Being new to R and having worked through the first five chapters I was struggling with the data files that are referenced in the book. Normally, when learning a new programming language working the examples works fine for me, but for this book it proved a nightmare: 1) does not explain where the data files can be found. 2) After searching the internet, I found a link to "the data files" on the publishers web site, only to be disappointed even more: many files are missing or have different names from the ones used in the book. Some are corrupt and/or contain different values from those shown in the book.
It really made me wonder where all the five star ratings for this book were based on. I cannot belief that these reviewers used the book intensively.
This problem is not new although only few reviewers mention it: if you google "missing data files art of r programming" you will find many other people that encountered the same problem.
A second problem is that the code fragments often have errors that are really hard to solve for beginners. One example being the mount rushmore code on page 65 and another one the code for the words frequency problem on page 98. On the web I found some solutions/corrections by other readers.

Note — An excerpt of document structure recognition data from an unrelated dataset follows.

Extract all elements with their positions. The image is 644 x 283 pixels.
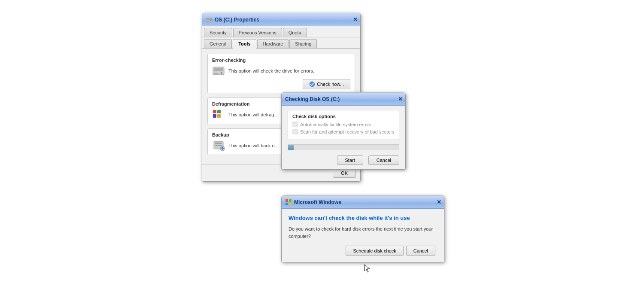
tab-row-1: Security Previous Versions Quota [202,26,360,37]
error-checking-row: This option will check the drive for err… [212,65,350,76]
checkdisk-footer: Start Cancel [288,155,399,165]
checkdisk-cancel-button[interactable]: Cancel [368,155,399,165]
option2-checkbox[interactable] [292,129,298,134]
mswindows-cancel-button[interactable]: Cancel [406,246,435,256]
mswindows-close-button[interactable]: ✕ [437,199,441,205]
error-checking-section: Error-checking This option will check th… [207,54,355,93]
svg-rect-3 [207,21,209,21]
svg-point-2 [210,20,212,21]
properties-close-button[interactable]: ✕ [353,17,358,22]
checkdisk-body: Check disk options Automatically fix fil… [282,106,405,169]
progress-bar-fill [288,145,294,150]
hdd-icon [212,65,225,76]
properties-title-bar[interactable]: OS (C:) Properties ✕ [202,13,360,26]
checkdisk-title-bar[interactable]: Checking Disk OS (C:) ✕ [282,93,405,106]
defrag-icon [212,109,225,120]
svg-rect-18 [289,199,292,202]
windows-logo-icon [285,199,292,206]
backup-icon [212,140,225,151]
option1-row: Automatically fix file system errors [292,122,395,127]
checkdisk-close-button[interactable]: ✕ [398,96,403,102]
tab-security[interactable]: Security [204,28,232,37]
svg-rect-1 [207,18,212,20]
svg-rect-12 [217,114,221,118]
warning-title: Windows can't check the disk while it's … [289,215,437,221]
tab-general[interactable]: General [204,39,232,48]
tab-quota[interactable]: Quota [283,28,307,37]
svg-rect-9 [213,110,216,113]
properties-title-text: OS (C:) Properties [206,16,259,23]
check-now-button[interactable]: Check now... [303,79,350,89]
svg-rect-14 [215,143,222,144]
check-now-row: Check now... [212,79,350,89]
svg-rect-17 [286,199,288,202]
mswindows-title-text: Microsoft Windows [285,199,341,206]
start-button[interactable]: Start [337,155,363,165]
svg-rect-11 [213,114,216,118]
tab-previous-versions[interactable]: Previous Versions [233,28,282,37]
checkdisk-title-text: Checking Disk OS (C:) [285,96,340,102]
check-disk-options-group: Check disk options Automatically fix fil… [288,110,399,140]
mswindows-title-bar[interactable]: Microsoft Windows ✕ [282,196,444,209]
tab-row-2: General Tools Hardware Sharing [202,37,360,49]
ok-button[interactable]: OK [333,168,356,178]
svg-rect-10 [217,110,221,113]
svg-rect-20 [289,203,292,205]
mswindows-dialog: Microsoft Windows ✕ Windows can't check … [281,195,444,262]
svg-point-8 [310,82,315,87]
error-checking-description: This option will check the drive for err… [228,68,350,73]
svg-rect-7 [214,73,218,74]
checkdisk-dialog: Checking Disk OS (C:) ✕ Check disk optio… [281,92,406,170]
warning-text: Do you want to check for hard disk error… [289,225,437,240]
progress-bar-container [288,144,399,150]
mouse-cursor [364,264,370,273]
drive-icon [206,16,213,23]
option1-checkbox[interactable] [292,122,298,127]
svg-rect-15 [215,145,222,146]
option1-label: Automatically fix file system errors [300,122,371,127]
option2-row: Scan for and attempt recovery of bad sec… [292,129,395,134]
svg-rect-5 [214,68,223,71]
tab-tools[interactable]: Tools [233,39,256,49]
mswindows-body: Windows can't check the disk while it's … [282,209,444,262]
group-title: Check disk options [292,114,395,119]
error-checking-title: Error-checking [212,58,350,63]
tab-bar: Security Previous Versions Quota General… [202,26,360,49]
tab-sharing[interactable]: Sharing [289,39,317,48]
svg-rect-19 [286,203,288,205]
mswindows-footer: Schedule disk check Cancel [289,246,437,258]
tab-hardware[interactable]: Hardware [257,39,289,48]
check-now-icon [309,81,315,87]
schedule-disk-check-button[interactable]: Schedule disk check [346,246,403,256]
svg-point-6 [221,72,222,74]
option2-label: Scan for and attempt recovery of bad sec… [300,129,395,134]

Then why did this book earn so many five-star ratings? It probably has to do with the fact that it could be a very good introduction to R, if only the author (and editorial staff at No Starch Press) had payed more attention to detail and had spent some extra work in providing correct data files.
on April 24, 2013
The author jumps the gun in introducing topics. The author presents examples that cover topics that haven't been fully explained. In example 2.9.1, the author uses the lapply function- a function that isn't fully covered until chapter 4. Section 2.9 describes the ifelse function. Why doesn't the author simply provide an example based on topics from chapters 1-2.9? Each successive section should build on the prior. As a student, I find this jumping back and forth discouraging.